Michael Podro
Saturday October 21, 2006
Guardian
The art historian Professor Thomas Puttfarken, who has died
of an aneurysm at the age of 62, was a leonine presence,
well over six foot, with broad shoulders - literally and
metaphorically - and a quiet, easy manner. He was an
internationally eminent scholar of Renaissance and Baroque
art, elected a fellow of the British Academy in 2003 and for
30 years a pivotal figure in the department of art history
and theory at the University of Essex.
He was born in Hamburg into a family of jurists, and came to
the Warburg Institute, London, in 1967 from Hamburg's
Kunsthistorisches Institute as the first, one-year Aby
Warburg fellow (the institute itself came to Britain from
Hamburg in 1933). He returned to the institute in Hamburg as
a teacher during the political upheavals there, and although
he had not completed his doctorate, was elected chairman of
a committee. He was immediately in conflict with the
rightwing professoriate. In those circumstances he accepted,
in 1971, an invitation to a lectureship in the newly formed
art history department at Essex, a crucial move both for its
future and for his. He went back briefly to Hamburg but the
situation remained difficult and he returned to Essex as a
senior lecturer, subsequently being appointed in 1984 to a
chair.
Two themes dominated his work: the transfer of literary and
rhetorical theory to painting and, closely related,
conflicting concepts of pictorial unity. In his book of 1985
on the late 17th century French theorist Roger de Piles, he
traced the conflict between academic writers such as André
Félibien, who taught that the coherence of painting was a
matter of drawing and the lucid and decorous representation
of its subject matter, while de Piles gave priority to
visual impact and colour in the theory that reverberated
into the 19th century.
In his Discovery of Pictorial Composition (2000), based on
his Durning Lawrence lectures given at University College
London, he argued that contrary to much received opinion,
our modern notion of pictorial composition had no equivalent
in the Italian Renaissance. The term composition and its
cognates in the 15th and 16th centuries signified the
putting together of parts of the human body and the
connection of one body with another. It did not carry the
modern sense of devising an overall pictorial order that
included the total spatial and surface disposition. One of
the book's most sophisticated arguments offers a new
explanation of why it was that geometrical optics, that had
been known for centuries, came to be applied to painting
only in the 15th century.
His Titian and Tragic Painting, published last year, has
very wide intellectual scope, starting with a revision of
traditional views about the relation of painting to the
system of liberal to mechanical arts, arguing against the
view that painters strove to raise the social status of
painting by linking it to literature. The core of the book
argues that the depiction of extreme violence and suffering
is not an occasional aberration from the pastoral tone of
Titian's work, an imposition of counter-reformation patrons,
but runs through his work from an early date to the end.

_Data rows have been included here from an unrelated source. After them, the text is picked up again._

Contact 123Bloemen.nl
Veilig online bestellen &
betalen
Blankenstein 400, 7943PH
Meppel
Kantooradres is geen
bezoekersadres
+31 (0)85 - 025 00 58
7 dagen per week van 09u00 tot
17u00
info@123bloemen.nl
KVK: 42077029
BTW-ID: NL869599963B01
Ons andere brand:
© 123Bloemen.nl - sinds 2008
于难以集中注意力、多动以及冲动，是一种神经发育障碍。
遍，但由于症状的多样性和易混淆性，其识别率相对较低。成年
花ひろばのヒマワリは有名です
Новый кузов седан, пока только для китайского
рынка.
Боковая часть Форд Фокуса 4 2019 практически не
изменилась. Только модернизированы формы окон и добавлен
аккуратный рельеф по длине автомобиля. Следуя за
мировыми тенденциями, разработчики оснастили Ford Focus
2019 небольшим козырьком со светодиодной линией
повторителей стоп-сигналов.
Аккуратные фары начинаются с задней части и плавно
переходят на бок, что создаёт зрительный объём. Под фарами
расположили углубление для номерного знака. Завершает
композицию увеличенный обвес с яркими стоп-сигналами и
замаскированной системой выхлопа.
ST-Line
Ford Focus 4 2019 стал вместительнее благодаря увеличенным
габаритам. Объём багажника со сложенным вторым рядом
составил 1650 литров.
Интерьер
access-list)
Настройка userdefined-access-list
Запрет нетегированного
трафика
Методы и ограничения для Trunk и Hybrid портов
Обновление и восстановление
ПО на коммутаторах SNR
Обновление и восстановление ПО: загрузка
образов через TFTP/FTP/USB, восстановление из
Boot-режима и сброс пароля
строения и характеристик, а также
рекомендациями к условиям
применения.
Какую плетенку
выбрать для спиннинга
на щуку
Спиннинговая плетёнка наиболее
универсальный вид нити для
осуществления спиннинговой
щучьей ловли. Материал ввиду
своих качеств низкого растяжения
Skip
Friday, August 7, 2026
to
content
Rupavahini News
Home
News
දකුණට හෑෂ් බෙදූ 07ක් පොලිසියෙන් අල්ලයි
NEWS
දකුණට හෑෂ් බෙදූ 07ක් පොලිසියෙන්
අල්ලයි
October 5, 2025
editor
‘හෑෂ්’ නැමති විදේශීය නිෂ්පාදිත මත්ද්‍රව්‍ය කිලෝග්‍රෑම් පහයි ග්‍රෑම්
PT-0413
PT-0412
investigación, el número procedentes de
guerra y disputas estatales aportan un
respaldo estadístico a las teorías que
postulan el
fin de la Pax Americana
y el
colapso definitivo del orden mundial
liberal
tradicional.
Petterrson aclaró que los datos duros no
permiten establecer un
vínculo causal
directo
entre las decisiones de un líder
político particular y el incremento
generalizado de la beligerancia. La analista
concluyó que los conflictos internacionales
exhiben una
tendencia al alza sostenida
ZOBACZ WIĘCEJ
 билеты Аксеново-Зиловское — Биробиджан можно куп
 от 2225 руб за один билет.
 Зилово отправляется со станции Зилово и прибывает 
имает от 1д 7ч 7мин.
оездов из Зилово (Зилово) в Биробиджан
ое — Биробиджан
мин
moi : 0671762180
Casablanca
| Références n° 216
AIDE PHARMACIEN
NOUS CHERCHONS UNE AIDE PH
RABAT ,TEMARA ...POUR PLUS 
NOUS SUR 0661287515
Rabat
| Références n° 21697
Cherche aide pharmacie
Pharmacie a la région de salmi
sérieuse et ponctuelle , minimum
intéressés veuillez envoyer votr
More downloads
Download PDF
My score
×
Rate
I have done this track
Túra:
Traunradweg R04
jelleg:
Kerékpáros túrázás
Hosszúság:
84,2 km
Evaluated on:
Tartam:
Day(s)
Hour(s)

Puttfarken links this to the interest in Aristotle's sense
of tragic drama that emerged in the mid-16th century among
writers close to Titian.
Puttfarken served for two periods as pro-vice chancellor, as
dean of students, recurrently as head of department; and on
numerous art history appointment committees across the
country. He handled these posts without any sense of fuss or
bother. He never seemed ruffled, administering with the same
fastidiousness found in his scholarship, retaining his
ironic smile and urbanity even when one knew he was furious.
He was, as one colleague remarked, absurdly gifted, an
accomplished painter, athlete and cook. He was a great
drinking companion and among my own most vivid memories are
of dinners in Italy, arguing late into the night. Above all,
he had the gift of making friends who remained devoted to
him, as he was to them.
He was married twice - to Herma Zimmer in 1969 with whom he
had two children, Nathalie and Malte - and then in 1981 to
Elspeth Crichton Stuart. They survive him.